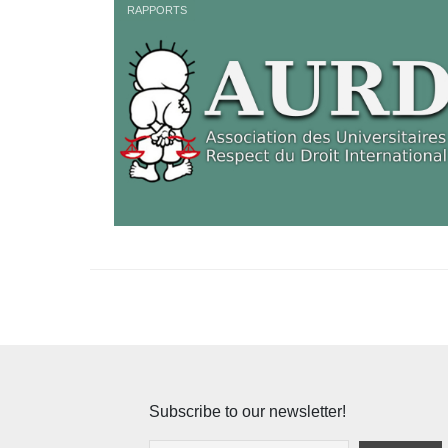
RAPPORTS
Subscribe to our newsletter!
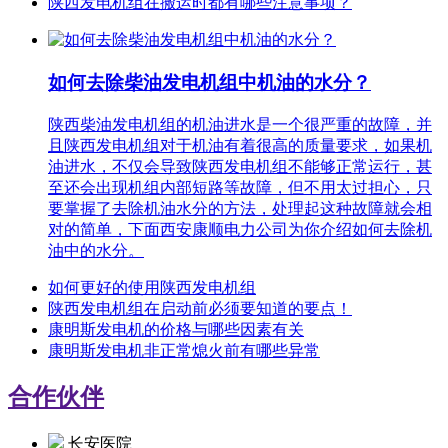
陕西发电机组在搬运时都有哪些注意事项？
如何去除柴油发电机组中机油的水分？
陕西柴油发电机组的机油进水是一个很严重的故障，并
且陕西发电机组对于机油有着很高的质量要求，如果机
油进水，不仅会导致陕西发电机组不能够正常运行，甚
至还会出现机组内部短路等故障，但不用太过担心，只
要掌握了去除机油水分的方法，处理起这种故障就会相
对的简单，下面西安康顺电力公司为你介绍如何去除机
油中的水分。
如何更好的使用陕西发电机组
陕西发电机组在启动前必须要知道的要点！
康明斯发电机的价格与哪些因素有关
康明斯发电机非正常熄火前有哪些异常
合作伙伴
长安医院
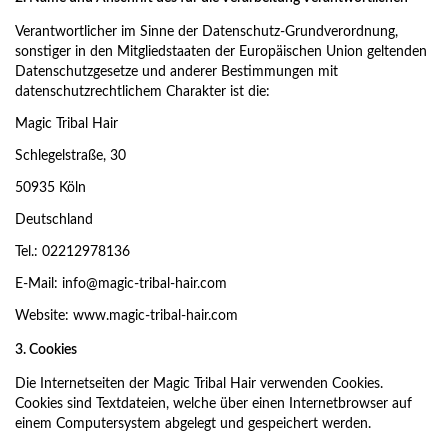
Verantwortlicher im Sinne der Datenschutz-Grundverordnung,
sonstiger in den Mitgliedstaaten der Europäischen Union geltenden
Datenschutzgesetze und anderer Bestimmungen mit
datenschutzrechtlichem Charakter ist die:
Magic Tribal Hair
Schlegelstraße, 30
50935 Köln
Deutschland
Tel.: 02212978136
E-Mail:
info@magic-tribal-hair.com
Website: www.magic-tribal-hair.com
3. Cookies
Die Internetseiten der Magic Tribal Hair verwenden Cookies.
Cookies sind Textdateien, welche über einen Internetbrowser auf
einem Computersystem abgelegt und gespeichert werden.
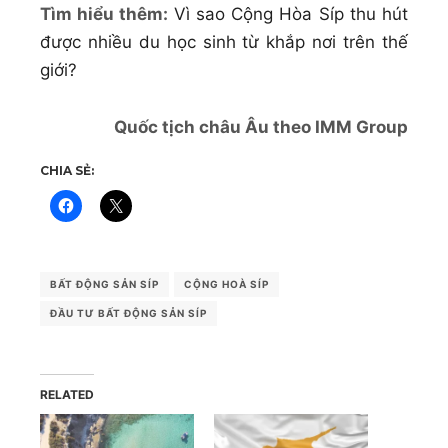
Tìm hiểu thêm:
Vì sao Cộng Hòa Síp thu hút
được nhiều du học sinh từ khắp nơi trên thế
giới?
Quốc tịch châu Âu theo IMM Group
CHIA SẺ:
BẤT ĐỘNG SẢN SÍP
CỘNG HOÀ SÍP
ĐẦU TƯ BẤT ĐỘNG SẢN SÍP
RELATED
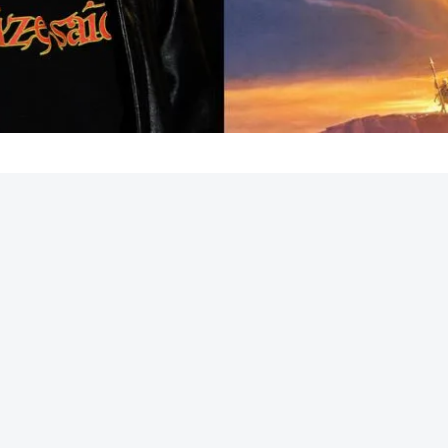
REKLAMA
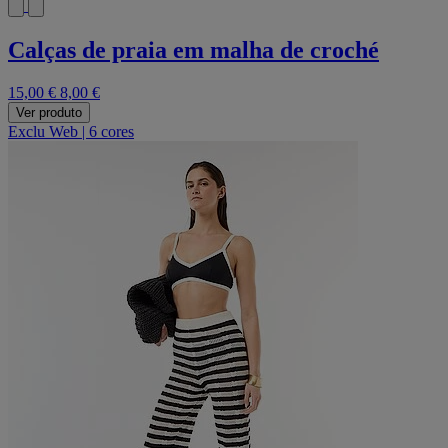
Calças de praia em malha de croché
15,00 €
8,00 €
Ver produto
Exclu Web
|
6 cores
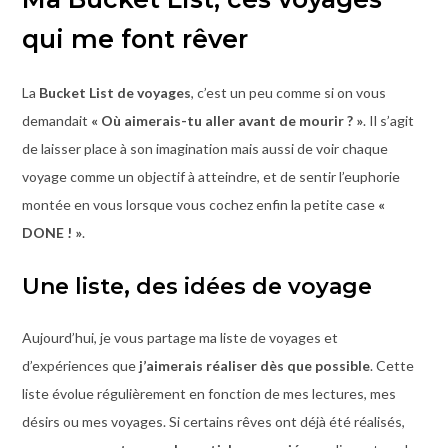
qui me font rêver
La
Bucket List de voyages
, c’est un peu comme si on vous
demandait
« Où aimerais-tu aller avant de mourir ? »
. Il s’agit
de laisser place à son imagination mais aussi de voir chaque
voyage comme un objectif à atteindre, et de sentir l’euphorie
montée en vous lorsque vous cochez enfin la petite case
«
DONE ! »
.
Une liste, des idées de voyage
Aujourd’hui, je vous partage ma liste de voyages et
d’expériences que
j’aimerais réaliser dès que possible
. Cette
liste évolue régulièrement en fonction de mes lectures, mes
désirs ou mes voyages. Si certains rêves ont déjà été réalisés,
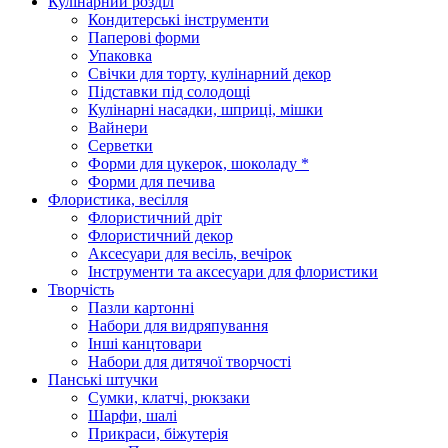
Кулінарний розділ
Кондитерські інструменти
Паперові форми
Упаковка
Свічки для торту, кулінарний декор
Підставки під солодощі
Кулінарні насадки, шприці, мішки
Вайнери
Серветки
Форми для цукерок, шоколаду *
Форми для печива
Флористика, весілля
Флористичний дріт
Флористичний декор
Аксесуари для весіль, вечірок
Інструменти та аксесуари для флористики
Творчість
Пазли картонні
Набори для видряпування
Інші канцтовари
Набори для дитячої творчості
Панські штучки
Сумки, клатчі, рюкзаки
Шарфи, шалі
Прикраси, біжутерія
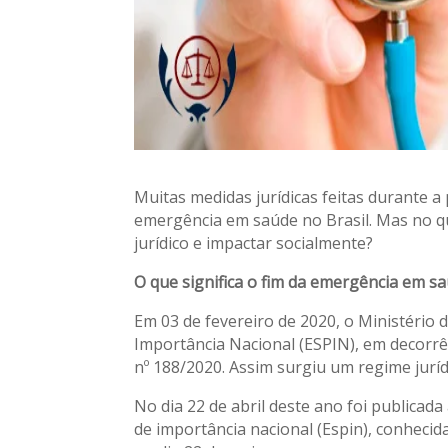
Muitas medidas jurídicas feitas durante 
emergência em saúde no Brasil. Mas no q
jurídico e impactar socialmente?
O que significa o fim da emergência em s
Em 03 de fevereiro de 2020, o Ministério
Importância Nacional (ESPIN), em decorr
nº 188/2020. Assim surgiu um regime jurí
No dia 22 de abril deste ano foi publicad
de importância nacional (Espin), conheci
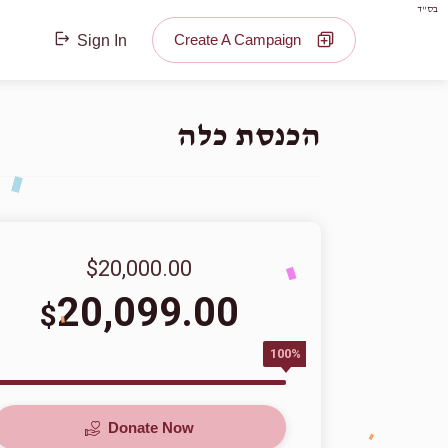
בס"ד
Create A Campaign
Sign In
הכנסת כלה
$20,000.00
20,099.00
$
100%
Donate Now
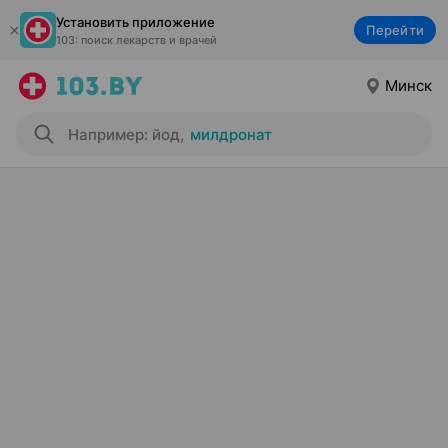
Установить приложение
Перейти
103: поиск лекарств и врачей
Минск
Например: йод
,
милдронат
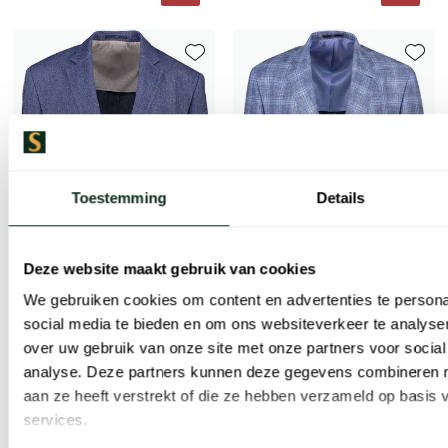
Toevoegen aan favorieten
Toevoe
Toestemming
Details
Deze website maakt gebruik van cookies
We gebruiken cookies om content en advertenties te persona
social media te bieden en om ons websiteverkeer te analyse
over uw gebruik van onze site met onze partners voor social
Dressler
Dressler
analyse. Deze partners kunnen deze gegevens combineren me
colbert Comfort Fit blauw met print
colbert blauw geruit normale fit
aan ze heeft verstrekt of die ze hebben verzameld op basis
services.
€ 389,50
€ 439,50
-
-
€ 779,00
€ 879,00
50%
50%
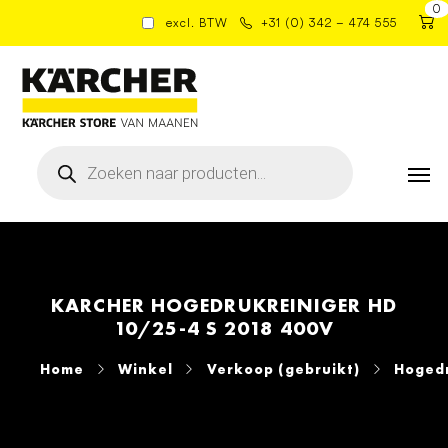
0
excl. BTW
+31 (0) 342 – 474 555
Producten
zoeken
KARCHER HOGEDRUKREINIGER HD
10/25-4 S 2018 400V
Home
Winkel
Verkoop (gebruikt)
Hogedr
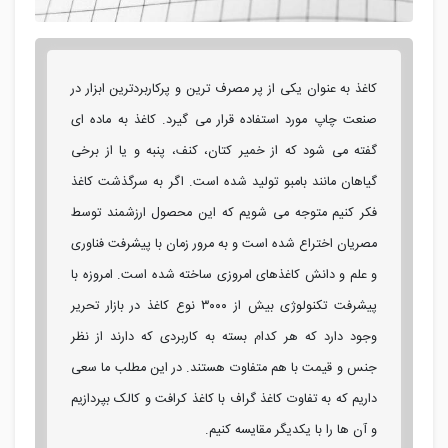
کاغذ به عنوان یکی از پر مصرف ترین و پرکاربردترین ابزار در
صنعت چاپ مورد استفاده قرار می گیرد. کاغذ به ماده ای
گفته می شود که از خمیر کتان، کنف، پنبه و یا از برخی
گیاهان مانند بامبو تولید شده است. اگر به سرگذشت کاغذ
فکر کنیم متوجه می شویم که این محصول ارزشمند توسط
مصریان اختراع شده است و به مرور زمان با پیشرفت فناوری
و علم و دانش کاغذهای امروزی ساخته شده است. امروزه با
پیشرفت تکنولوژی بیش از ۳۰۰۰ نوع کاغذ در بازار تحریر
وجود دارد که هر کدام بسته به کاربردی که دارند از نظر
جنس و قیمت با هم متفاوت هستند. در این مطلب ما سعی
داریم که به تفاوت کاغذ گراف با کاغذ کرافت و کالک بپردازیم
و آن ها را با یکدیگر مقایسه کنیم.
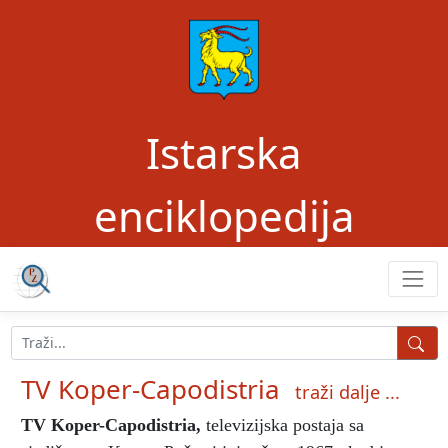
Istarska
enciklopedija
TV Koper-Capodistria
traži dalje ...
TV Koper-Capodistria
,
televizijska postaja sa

^^^^^^^^^^^^^^^^

> Problem to solve:
Find the word "vous" in the records. Copy every line it appears in.

> Response area:
, c’est un peu comme si on vous
montée en vous lorsque vous cochez enfin la petite case
Aujourd’hui, je vous partage ma liste de voyages et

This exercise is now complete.